Nous parvenons ainsi à un chiffre d'environ 55 euros par MWh, à comparer au coût des solutions alternatives : le coût de développement des moyens thermiques classiques est de l'ordre de 70 à 100 euros par MWh ; le tarif actuel de rachat des moyens ENR (énergies renouvelables) est de 85 à 300 euros par MWh, sans intégrer les surcoûts de renforcement du réseau, en particulier de distribution et de back up que ces énergies nécessitent du fait de la variabilité de leur production.
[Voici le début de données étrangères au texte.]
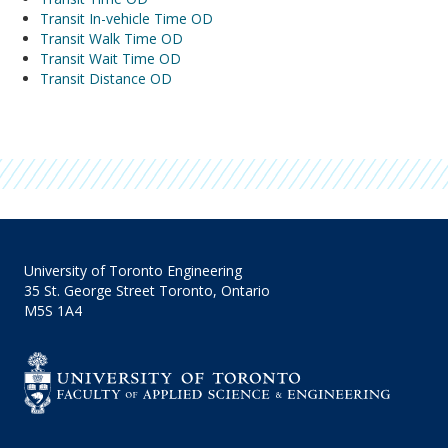
Transit In-vehicle Time OD
Transit Walk Time OD
Transit Wait Time OD
Transit Distance OD
University of Toronto Engineering
35 St. George Street Toronto, Ontario
M5S 1A4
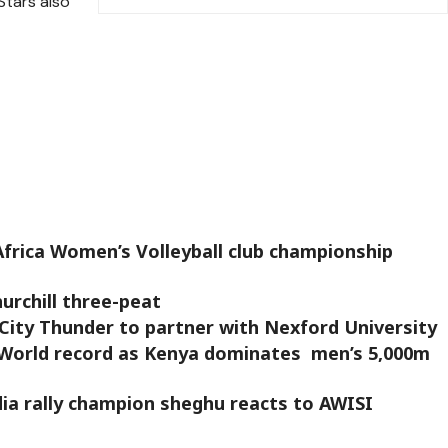
tars also
frica Women’s Volleyball club championship
rchill three-peat
City Thunder to partner with Nexford University
World record as Kenya dominates men’s 5,000m
edia rally champion sheghu reacts to AWISI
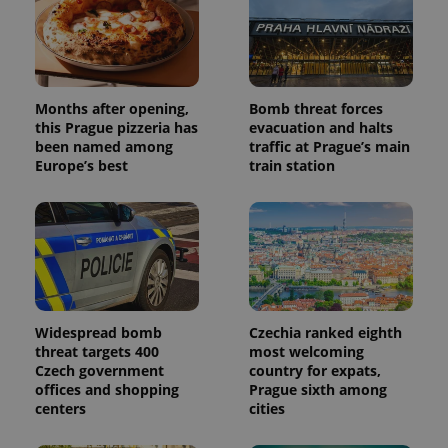
Months after opening,
Bomb threat forces
this Prague pizzeria has
evacuation and halts
been named among
traffic at Prague’s main
Europe’s best
train station
Widespread bomb
Czechia ranked eighth
threat targets 400
most welcoming
Czech government
country for expats,
offices and shopping
Prague sixth among
centers
cities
Du point de vue économique, le parc nucléaire existant constitue donc la source de production d'électricité la plus compétitive et la plus décarbonée, au moins pour la décennie à venir. Bien entendu, cela ne préempte en rien les choix de politique énergétique qui pourront être faits. Le parc existant nous donne en effet du temps pour préparer le mix électrique de demain avec des filières éprouvées sur le plan économique et industriel.
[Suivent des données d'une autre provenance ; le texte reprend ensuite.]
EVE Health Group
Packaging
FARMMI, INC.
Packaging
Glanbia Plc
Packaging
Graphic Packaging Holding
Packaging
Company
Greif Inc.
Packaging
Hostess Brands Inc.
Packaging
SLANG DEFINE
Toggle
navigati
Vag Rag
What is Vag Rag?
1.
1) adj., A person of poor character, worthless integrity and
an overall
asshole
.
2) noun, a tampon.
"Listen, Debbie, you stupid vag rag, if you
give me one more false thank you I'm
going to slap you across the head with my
Enfin, ces investissements constituent également, surtout en cette période de crise économique, une véritable opportunité pour notre industrie, en particulier pour la filière nucléaire française. Le comité stratégique de la filière nucléaire française, présidé par M. Montebourg, a évalué à 110 000 le nombre d'embauches à réaliser d'ici à 2020 dans la filière du nucléaire, pour le parc existant et le nouveau nucléaire. Il s'agit d'emplois hautement qualifiés dans la métallurgie, la mécanique, l'électronique. Ces embauches sont pour partie le renouvellement d'emplois existants et pour partie des créations nettes d'emplois. Ils sont largement répartis sur le territoire. Une partie d'entre eux sont locaux, au plus près des centrales, donc dans des territoires souvent déshérités sur le plan économique et industriel.
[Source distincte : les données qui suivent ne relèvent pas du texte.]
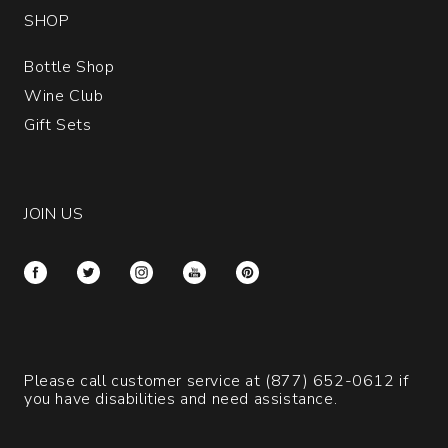
SHOP
Bottle Shop
Wine Club
Gift Sets
JOIN US
Please call customer service at
(877) 652-0612
if
you have disabilities and need assistance.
Notre projet industriel est de maintenir et d'exploiter le parc nucléaire existant qui procure une électricité sûre, compétitive et décarbonée. Il suppose la réalisation d'investissements à la fois de maintenance lourde et d'amélioration de la sûreté qui n'ont de sens que dans une perspective de prolongation du parc, compte tenu de l'ampleur et du calendrier de ces investissements. Une certaine visibilité est donc nécessaire dans la perspective de prolonger l'exploitation des réacteurs, même si les autorisations ne sont octroyées in fine que tranche par tranche tous les dix ans. Ce projet ne préempte aucun choix politique de long terme, notamment en matière d'énergies renouvelables et de maîtrise de la demande d'électricité, qui sont désormais une priorité stratégique du groupe EDF : le résultat pour 2013 montre une croissance de 23 % de la production d'ENR et, pour la quatrième année consécutive, un volume d'investissements de développement plus élevé pour les ENR que pour l'énergie nucléaire.
Aussi, pour nous, la prolongation du parc nucléaire existant n'est-elle pas contradictoire mais complémentaire avec la diversification des moyens de production d'énergie. Je vous rappelle que, en matière de puissance électrique installée en France, le parc nucléaire représente 63 % de la puissance EDF et 49 % de l'ensemble des moyens électriques installés.